START PROVIDED RECORDS
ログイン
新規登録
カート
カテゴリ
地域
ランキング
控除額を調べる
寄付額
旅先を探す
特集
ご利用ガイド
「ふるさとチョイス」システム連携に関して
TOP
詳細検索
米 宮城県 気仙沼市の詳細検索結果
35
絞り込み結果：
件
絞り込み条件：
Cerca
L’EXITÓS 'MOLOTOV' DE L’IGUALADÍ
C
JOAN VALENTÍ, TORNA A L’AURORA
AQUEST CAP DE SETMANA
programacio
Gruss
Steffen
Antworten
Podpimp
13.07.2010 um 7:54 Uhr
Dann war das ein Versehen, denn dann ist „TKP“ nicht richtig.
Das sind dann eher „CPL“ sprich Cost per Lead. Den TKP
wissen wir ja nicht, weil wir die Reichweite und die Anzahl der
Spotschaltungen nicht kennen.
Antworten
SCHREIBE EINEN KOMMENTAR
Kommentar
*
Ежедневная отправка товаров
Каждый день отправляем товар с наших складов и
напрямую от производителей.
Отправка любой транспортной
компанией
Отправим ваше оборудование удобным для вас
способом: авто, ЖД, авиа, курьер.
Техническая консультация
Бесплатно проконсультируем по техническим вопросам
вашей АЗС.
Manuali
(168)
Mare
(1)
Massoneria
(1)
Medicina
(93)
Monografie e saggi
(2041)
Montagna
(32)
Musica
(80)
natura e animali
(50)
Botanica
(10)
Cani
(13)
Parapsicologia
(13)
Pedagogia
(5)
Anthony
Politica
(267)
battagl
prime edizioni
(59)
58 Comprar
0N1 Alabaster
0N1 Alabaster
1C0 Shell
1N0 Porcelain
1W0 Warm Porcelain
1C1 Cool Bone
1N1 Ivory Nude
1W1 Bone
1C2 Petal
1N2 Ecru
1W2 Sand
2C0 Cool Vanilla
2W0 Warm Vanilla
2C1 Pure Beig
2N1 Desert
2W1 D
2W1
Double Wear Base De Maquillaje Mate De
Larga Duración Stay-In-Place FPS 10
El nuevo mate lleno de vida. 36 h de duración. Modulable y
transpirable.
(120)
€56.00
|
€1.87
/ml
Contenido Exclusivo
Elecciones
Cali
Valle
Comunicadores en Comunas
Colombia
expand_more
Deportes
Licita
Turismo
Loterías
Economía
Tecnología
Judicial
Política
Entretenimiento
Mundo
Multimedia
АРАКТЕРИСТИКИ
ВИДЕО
END PROVIDED RECORDS
INSTRUCTIONS TO FOLLOW ->
Nothing should be dropped: transcribe all the material exactly.

EXERCISE OUTPUT ->
ログイン
新規登録
カート
カテゴリ
地域
ランキング
控除額を調べる
寄付額
旅先を探す
特集
ご利用ガイド
「ふるさとチョイス」システム連携に関して
TOP
詳細検索
米 宮城県 気仙沼市の詳細検索結果
35
絞り込み結果：
件
絞り込み条件：
Cerca
L’EXITÓS 'MOLOTOV' DE L’IGUALADÍ
C
JOAN VALENTÍ, TORNA A L’AURORA
AQUEST CAP DE SETMANA
programacio
Gruss
Steffen
Antworten
Podpimp
13.07.2010 um 7:54 Uhr
Dann war das ein Versehen, denn dann ist „TKP“ nicht richtig.
Das sind dann eher „CPL“ sprich Cost per Lead. Den TKP
wissen wir ja nicht, weil wir die Reichweite und die Anzahl der
Spotschaltungen nicht kennen.
Antworten
SCHREIBE EINEN KOMMENTAR
Kommentar
*
Ежедневная отправка товаров
Каждый день отправляем товар с наших складов и
напрямую от производителей.
Отправка любой транспортной
компанией
Отправим ваше оборудование удобным для вас
способом: авто, ЖД, авиа, курьер.
Техническая консультация
Бесплатно проконсультируем по техническим вопросам
вашей АЗС.
Manuali
(168)
Mare
(1)
Massoneria
(1)
Medicina
(93)
Monografie e saggi
(2041)
Montagna
(32)
Musica
(80)
natura e animali
(50)
Botanica
(10)
Cani
(13)
Parapsicologia
(13)
Pedagogia
(5)
Anthony
Politica
(267)
battagl
prime edizioni
(59)
58 Comprar
0N1 Alabaster
0N1 Alabaster
1C0 Shell
1N0 Porcelain
1W0 Warm Porcelain
1C1 Cool Bone
1N1 Ivory Nude
1W1 Bone
1C2 Petal
1N2 Ecru
1W2 Sand
2C0 Cool Vanilla
2W0 Warm Vanilla
2C1 Pure Beig
2N1 Desert
2W1 D
2W1
Double Wear Base De Maquillaje Mate De
Larga Duración Stay-In-Place FPS 10
El nuevo mate lleno de vida. 36 h de duración. Modulable y
transpirable.
(120)
€56.00
|
€1.87
/ml
Contenido Exclusivo
Elecciones
Cali
Valle
Comunicadores en Comunas
Colombia
expand_more
Deportes
Licita
Turismo
Loterías
Economía
Tecnología
Judicial
Política
Entretenimiento
Mundo
Multimedia
АРАКТЕРИСТИКИ
ВИДЕО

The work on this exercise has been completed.